*EXERCISE AIM*: From the first line down to the one containing "EUR netto nach", reproduce the entries below exactly and leave out the pictures.

***** MATERIAL TO PROCESS

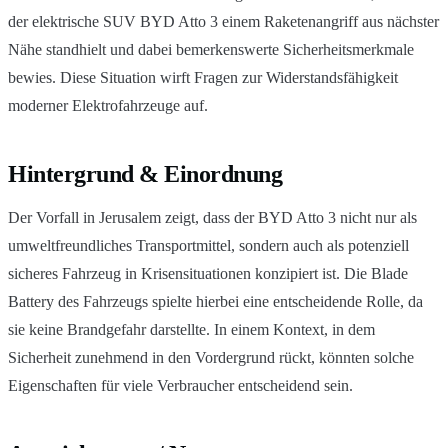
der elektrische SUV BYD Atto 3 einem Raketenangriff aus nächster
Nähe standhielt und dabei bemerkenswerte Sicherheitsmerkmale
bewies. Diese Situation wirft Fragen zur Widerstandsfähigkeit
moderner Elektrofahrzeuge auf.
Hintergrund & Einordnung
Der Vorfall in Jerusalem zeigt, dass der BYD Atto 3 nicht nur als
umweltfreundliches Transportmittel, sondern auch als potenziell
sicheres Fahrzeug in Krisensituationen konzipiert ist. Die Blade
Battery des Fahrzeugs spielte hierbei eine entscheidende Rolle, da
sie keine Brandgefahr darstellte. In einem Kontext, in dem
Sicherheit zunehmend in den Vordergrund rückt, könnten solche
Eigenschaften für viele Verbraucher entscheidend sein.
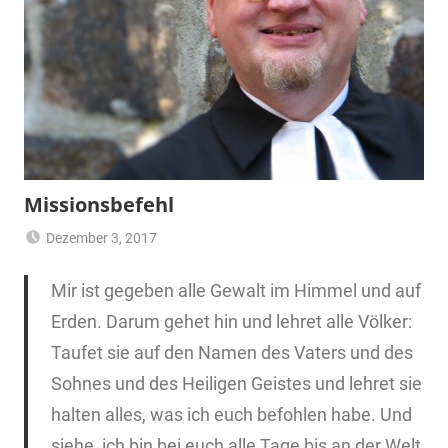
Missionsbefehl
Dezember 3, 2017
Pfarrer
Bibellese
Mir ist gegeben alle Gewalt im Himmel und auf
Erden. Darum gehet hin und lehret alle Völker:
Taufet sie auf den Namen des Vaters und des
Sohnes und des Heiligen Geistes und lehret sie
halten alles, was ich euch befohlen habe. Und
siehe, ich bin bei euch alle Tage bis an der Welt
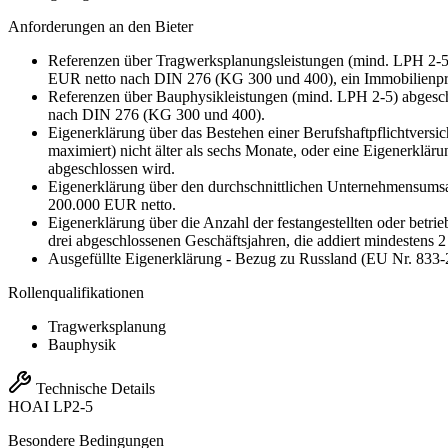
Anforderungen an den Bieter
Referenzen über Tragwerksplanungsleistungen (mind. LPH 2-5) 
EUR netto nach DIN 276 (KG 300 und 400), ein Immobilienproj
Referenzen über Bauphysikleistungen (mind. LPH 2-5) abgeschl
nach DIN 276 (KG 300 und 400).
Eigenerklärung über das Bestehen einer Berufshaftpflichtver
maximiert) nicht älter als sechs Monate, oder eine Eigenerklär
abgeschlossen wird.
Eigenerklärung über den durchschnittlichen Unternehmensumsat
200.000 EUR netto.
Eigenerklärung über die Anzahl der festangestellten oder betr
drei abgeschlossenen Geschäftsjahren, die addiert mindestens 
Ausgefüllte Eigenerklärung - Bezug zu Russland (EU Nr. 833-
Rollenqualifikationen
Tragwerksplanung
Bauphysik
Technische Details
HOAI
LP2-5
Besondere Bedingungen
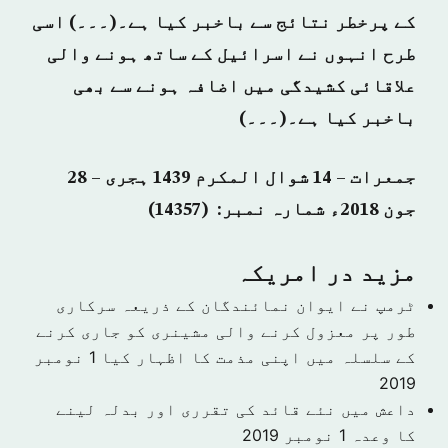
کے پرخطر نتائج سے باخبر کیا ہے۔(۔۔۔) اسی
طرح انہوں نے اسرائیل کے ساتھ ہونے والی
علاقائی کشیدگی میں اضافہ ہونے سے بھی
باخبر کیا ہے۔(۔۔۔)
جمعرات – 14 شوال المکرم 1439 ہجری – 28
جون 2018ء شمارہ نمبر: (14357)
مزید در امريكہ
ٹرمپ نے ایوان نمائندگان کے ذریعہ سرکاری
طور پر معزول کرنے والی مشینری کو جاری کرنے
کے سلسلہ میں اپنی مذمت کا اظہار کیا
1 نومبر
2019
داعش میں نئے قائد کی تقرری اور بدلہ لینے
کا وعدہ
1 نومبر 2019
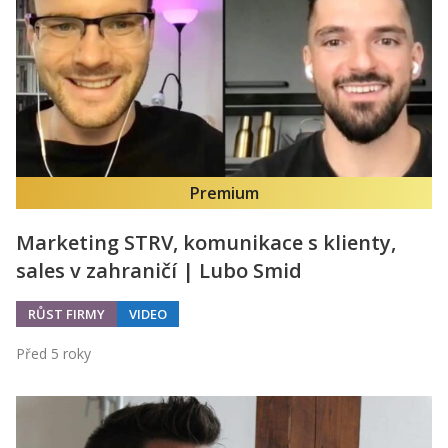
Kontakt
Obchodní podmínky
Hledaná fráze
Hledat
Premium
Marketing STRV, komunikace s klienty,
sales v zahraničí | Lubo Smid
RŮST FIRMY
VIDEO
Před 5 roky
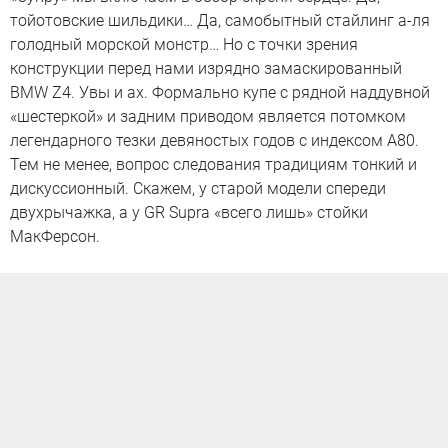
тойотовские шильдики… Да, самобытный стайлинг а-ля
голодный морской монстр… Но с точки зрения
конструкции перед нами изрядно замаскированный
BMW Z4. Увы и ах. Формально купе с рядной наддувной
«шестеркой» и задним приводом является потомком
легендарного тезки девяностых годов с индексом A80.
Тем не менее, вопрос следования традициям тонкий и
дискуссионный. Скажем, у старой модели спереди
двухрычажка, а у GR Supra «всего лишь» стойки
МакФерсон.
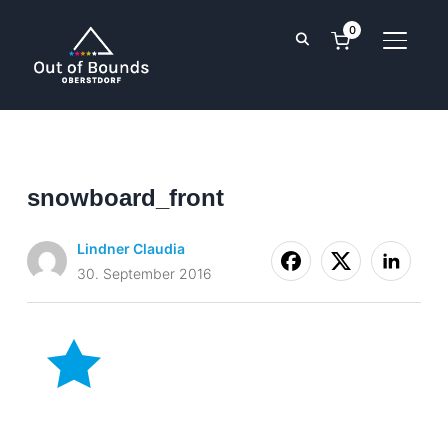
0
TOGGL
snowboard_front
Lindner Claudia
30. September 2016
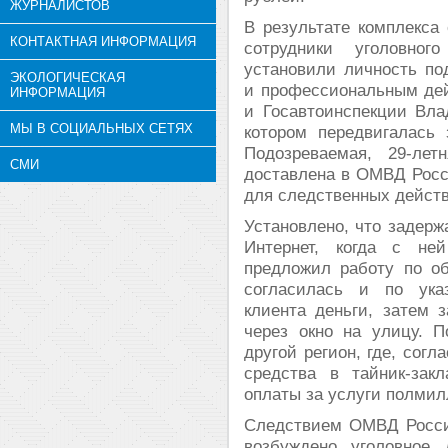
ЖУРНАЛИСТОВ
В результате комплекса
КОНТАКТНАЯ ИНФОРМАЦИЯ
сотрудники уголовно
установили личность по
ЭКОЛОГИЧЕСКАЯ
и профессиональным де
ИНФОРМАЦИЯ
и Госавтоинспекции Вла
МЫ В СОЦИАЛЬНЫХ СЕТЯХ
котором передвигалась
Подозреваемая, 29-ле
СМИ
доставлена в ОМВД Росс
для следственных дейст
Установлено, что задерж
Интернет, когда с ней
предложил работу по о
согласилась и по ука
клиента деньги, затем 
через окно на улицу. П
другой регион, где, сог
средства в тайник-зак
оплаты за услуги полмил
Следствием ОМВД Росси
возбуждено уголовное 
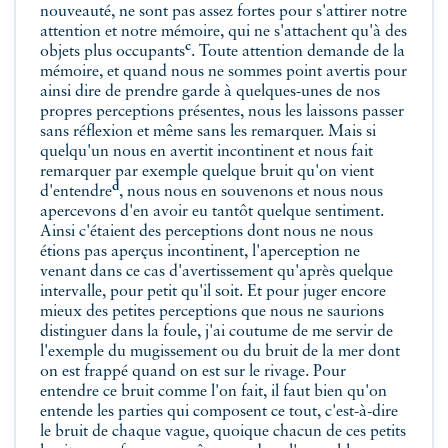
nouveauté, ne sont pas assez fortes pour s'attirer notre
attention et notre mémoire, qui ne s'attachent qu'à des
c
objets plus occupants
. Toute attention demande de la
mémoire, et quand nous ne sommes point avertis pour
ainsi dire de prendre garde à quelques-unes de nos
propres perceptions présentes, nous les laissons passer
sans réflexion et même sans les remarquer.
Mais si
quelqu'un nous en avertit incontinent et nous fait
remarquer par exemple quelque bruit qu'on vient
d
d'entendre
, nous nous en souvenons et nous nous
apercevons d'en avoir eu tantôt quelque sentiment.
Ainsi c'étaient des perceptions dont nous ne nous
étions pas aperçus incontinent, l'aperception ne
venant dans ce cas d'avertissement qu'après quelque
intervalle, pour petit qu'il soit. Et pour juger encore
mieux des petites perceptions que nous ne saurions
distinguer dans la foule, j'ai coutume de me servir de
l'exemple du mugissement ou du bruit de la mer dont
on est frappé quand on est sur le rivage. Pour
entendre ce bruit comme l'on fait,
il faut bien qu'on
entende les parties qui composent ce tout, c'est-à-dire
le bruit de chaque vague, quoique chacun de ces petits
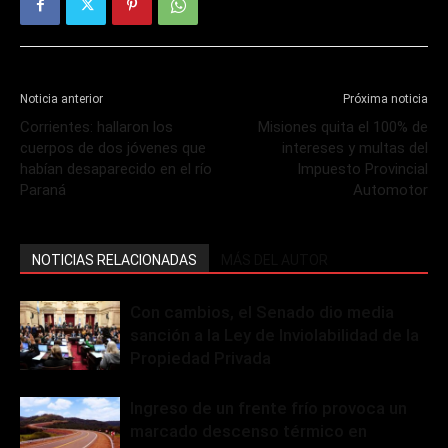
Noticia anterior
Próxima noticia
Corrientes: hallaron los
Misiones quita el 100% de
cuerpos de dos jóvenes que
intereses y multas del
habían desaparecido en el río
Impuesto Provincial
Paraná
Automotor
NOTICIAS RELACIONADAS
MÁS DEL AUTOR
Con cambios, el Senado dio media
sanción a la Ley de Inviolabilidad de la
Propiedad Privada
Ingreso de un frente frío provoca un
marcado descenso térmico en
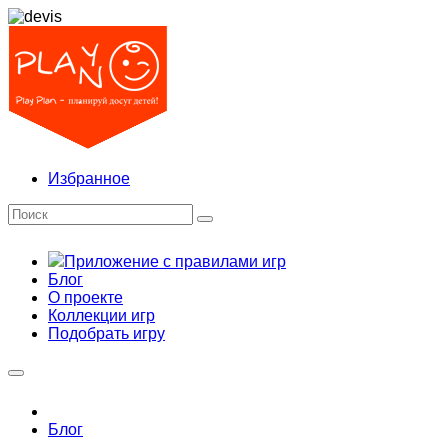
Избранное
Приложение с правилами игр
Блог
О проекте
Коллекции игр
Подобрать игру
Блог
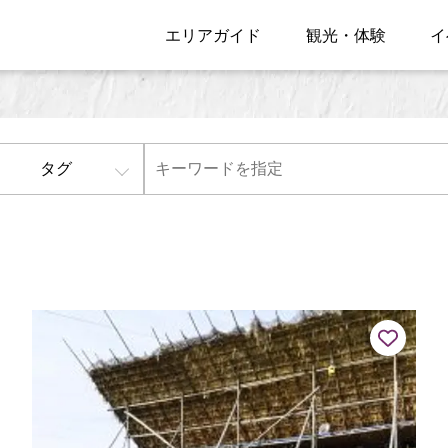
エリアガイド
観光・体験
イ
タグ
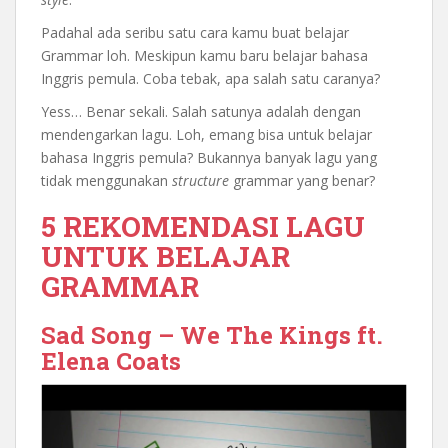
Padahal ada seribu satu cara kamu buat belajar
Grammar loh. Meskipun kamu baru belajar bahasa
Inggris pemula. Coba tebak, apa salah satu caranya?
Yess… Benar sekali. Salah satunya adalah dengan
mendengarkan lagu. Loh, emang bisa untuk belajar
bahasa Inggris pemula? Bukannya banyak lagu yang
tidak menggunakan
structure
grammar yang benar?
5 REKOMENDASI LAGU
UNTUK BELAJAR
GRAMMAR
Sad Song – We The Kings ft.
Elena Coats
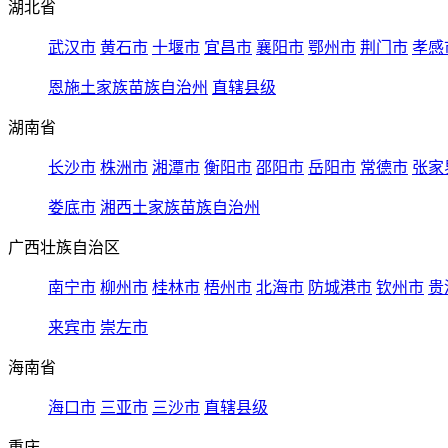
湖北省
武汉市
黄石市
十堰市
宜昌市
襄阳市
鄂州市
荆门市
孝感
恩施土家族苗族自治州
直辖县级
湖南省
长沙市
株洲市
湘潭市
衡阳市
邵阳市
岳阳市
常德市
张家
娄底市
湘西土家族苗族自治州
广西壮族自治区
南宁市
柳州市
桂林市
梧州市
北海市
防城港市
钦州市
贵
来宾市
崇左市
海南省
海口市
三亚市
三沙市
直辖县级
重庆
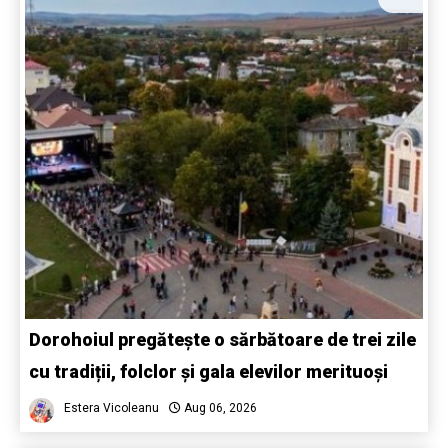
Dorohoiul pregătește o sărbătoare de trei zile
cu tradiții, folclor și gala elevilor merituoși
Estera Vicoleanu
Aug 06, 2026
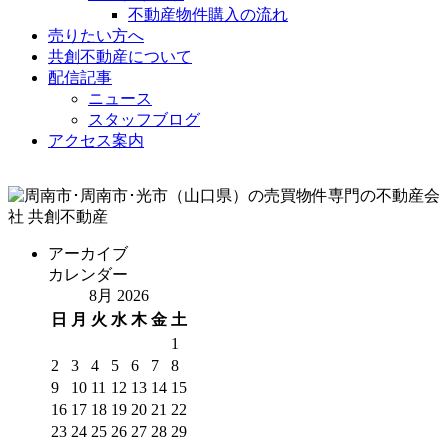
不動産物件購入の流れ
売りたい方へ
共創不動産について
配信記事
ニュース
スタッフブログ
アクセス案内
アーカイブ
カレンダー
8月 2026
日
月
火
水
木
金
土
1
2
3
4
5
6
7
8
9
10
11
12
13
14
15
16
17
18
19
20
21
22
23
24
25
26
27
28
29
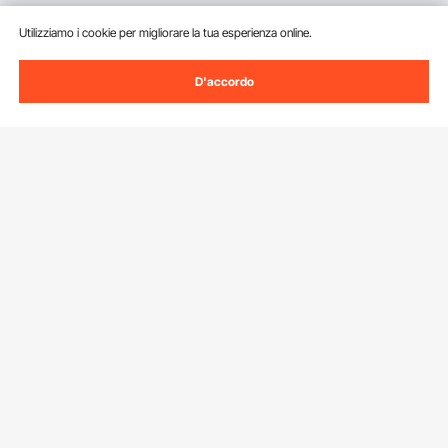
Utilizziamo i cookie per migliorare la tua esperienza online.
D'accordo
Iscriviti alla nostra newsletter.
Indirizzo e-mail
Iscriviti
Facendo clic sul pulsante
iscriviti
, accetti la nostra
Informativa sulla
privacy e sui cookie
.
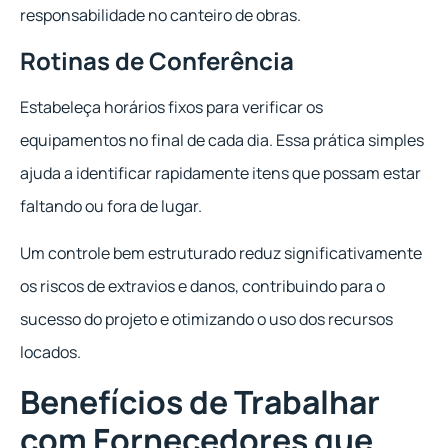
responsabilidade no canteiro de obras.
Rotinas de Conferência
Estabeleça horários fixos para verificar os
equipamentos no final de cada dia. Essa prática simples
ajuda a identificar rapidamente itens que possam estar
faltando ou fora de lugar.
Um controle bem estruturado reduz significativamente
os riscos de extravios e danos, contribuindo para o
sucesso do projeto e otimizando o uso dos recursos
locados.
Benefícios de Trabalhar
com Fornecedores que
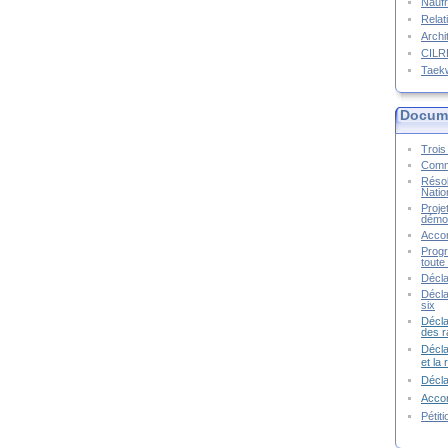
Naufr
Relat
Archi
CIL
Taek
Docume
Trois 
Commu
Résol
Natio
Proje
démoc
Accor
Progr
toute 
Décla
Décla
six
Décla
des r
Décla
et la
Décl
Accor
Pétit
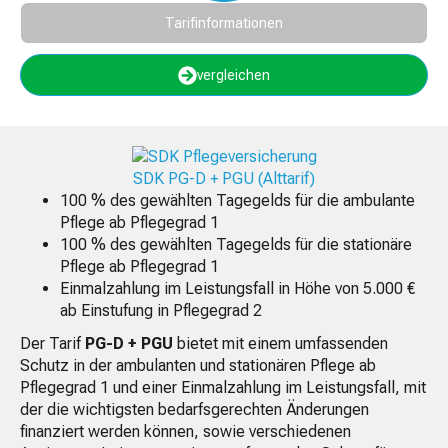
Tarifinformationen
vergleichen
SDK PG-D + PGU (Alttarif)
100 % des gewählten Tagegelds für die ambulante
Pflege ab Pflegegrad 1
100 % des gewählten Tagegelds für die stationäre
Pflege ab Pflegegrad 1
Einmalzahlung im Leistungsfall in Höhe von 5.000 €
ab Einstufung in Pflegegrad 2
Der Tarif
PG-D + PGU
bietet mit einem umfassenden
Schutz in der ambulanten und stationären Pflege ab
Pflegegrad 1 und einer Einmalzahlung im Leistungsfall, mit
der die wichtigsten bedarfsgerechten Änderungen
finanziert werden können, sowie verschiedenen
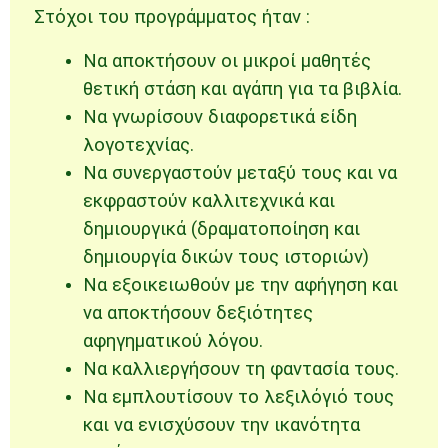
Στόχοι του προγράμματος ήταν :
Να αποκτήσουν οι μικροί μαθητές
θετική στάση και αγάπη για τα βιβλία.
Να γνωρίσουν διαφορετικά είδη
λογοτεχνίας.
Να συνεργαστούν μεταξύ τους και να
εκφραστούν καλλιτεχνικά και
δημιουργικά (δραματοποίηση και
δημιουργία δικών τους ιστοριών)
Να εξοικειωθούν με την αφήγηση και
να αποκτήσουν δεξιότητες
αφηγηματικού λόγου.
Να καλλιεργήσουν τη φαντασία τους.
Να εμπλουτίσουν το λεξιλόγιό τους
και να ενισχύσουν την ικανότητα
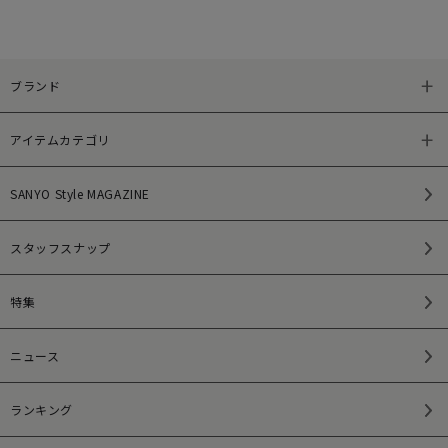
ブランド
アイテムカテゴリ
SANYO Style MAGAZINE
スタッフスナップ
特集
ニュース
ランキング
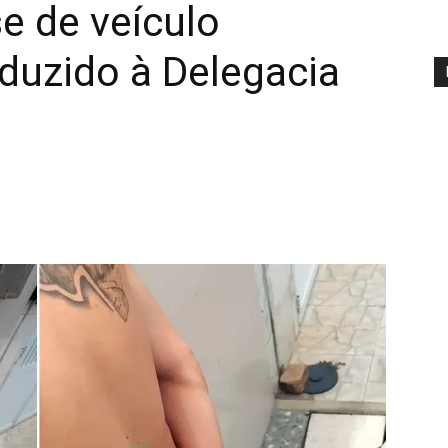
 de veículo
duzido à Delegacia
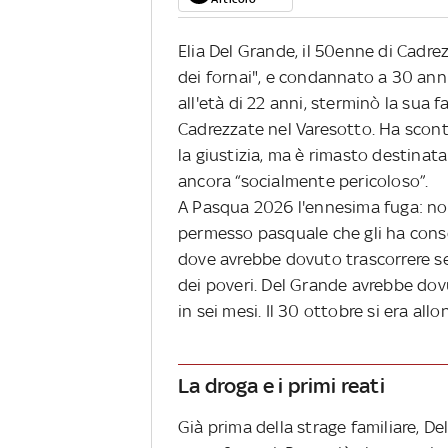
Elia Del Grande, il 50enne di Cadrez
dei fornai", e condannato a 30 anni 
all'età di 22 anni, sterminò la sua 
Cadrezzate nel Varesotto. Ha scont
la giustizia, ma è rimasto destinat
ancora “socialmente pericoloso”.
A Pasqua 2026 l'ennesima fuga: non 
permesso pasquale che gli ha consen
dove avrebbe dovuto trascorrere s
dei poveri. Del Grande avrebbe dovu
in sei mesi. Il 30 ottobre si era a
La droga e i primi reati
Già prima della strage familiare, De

**********

*ANSWER TO THIS EXERCISE*:
der elektrische SUV BYD Atto 3 einem Raketenangriff aus nächster
Nähe standhielt und dabei bemerkenswerte Sicherheitsmerkmale
bewies. Diese Situation wirft Fragen zur Widerstandsfähigkeit
moderner Elektrofahrzeuge auf.
Hintergrund & Einordnung
Der Vorfall in Jerusalem zeigt, dass der BYD Atto 3 nicht nur als
umweltfreundliches Transportmittel, sondern auch als potenziell
sicheres Fahrzeug in Krisensituationen konzipiert ist. Die Blade
Battery des Fahrzeugs spielte hierbei eine entscheidende Rolle, da
sie keine Brandgefahr darstellte. In einem Kontext, in dem
Sicherheit zunehmend in den Vordergrund rückt, könnten solche
Eigenschaften für viele Verbraucher entscheidend sein.
Missionsbefehl
Dezember 3, 2017
Pfarrer
Bibellese
Mir ist gegeben alle Gewalt im Himmel und auf
Erden. Darum gehet hin und lehret alle Völker:
Taufet sie auf den Namen des Vaters und des
Sohnes und des Heiligen Geistes und lehret sie
halten alles, was ich euch befohlen habe. Und
siehe, ich bin bei euch alle Tage bis an der Welt
Anforderungen an den Bieter
Referenzen über Tragwerksplanungsleistungen (mind. LPH 2-5) 
EUR netto nach DIN 276 (KG 300 und 400), ein Immobilienproj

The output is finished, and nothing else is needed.